“The stakes are driven in and cannot be shaken,” so said the herdsman Dhaniya. “The ropes are new and well made: the cows cannot break them. Therefore if thou wilt, rain, O sky!”

“Having, like a bull, rent the ropes: having like an elephant broken through the tangle,” so said the Blessed One, “I shall no more be born to death. Therefore if thou wilt, rain, O sky!”

And he smiled as one at rest, enthroned above pain or change.

Then all at once, from a full-wombed cloud, a shower poured down, filling both land and water. And the eyes of Dhaniya were enlightened, and seeing the true riches of the empty hand and freed soul, the herdsman spoke thus, bowing at the feet of the Perfect One.

“No small gain has indeed accrued to us since we have seen the Blessed One. We take refuge in thee, O Wisest. Be thou our Master.”

“He who has cows has care with his cows,” so said the Blessed One, concluding the matter. “But he who is free of these things has not care.” So Dhaniya entered the Way of Peace, and taking the vow of the householder was at rest.

And now in this of Dhaniya is a thing much to be pondered. For it is observable that the Holy One said these words to him:

“I have passed over to Nirvana—to the Peace.” How could this be and he yet living in the world of form? What then is the Nirvana? For, since the departing of Him who has thus Attained, the ignorant have taught the heresy which Sariputta the Great rebuked in the monk Yamaka,—even that the true Nirvana is extinction, is dispersal of all that once was the man, the ego known to himself and others, he being annihilated in death as a flame blown out in vast darkness. Yet no, and again, not so, though not in words may the Truth be fully told. Yet—if a man may attempt to throw a stone at a star, this that follows may be told of the Nirvana.

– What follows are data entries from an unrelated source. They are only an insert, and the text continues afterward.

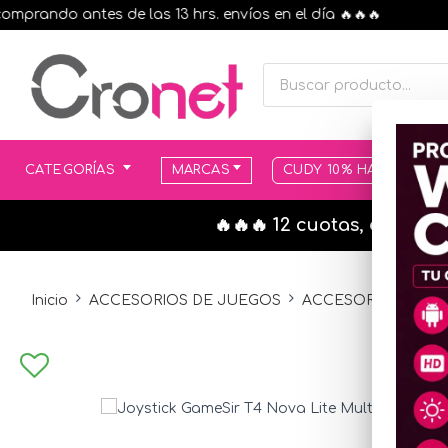
ndo antes de las 13 hrs. envíos en el día 🔥🔥🔥
CATEGORÍAS
MARCAS
CUDY 10% HASTA AGOT
🔥🔥🔥 12 cuotas, en todo
Inicio
ACCESORIOS DE JUEGOS
ACCESORIOS PLAYS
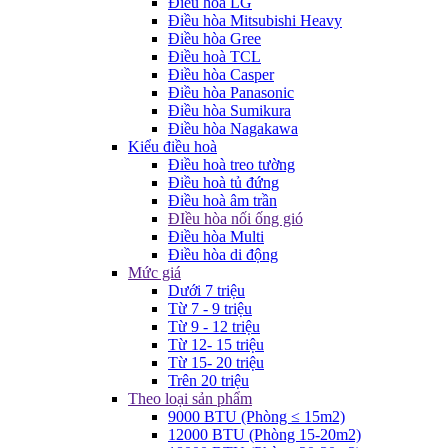
Điều hòa LG
Điều hòa Mitsubishi Heavy
Điều hòa Gree
Điều hoà TCL
Điều hòa Casper
Điều hòa Panasonic
Điều hòa Sumikura
Điều hòa Nagakawa
Kiểu điều hoà
Điều hoà treo tường
Điều hoà tủ đứng
Điều hoà âm trần
ĐIều hòa nối ống gió
Điều hòa Multi
Điều hòa di động
Mức giá
Dưới 7 triệu
Từ 7 - 9 triệu
Từ 9 - 12 triệu
Từ 12- 15 triệu
Từ 15- 20 triệu
Trên 20 triệu
Theo loại sản phẩm
9000 BTU (Phòng ≤ 15m2)
12000 BTU (Phòng 15-20m2)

They who talk of existence and non-existence are ignorant, for these are words only. There is no existence or non-existence, but in their stead reality and unreality, and in this world of form is unreality and in That World, reality. So that the unreal ego which we here believe to be the man is nothing and whether here or there has no reality but is a compound of causes which dissolve at death, while the reality of the man abides whether here or There. True it is that after death no longer can it be perceived, no longer can it be guessed by the bodily senses—the liars, the deceived, the slaves; yet in a profundity beyond all depths of all oceans it abides. The rest is silence.

Thus, the Blessed One and they who with him attained, were in life delivered from the illusion of the world of forms and seeing all as it is were glad. For the true Nirvana is an extinction—not of the eternal—but of craving, the lust of the flesh, the lust of life, and the pride of life. And when the inward fires of lust, and hatred and pride are extinguished, then that man has entered into the Nirvana whether here or there. And surely this was the Lesson of Lessons, and many a parable, many a teaching did the World-Honoured utter in all solemnity that we might know it is the self—the individual self lurking in a man like an ape in the boughs, clutching, greedy, foul, foolish, that is the cause of all evil and sorrow and of his separation from the universe of life and light that lies about him. And he must learn that this foul and foolish chatterer is dream and illusion of the senses and consciousness, for when this teaching is mastered we lift the true eyes of wisdom and look about us seeing at last that the world is wholly fair. Know this, for it is the very kernel of the nut. This is the Way of Peace, this is the Gate of the Ten Perfections whereby we also are perfect being One; this is the Nirvana, absolute in joy and bliss immortal.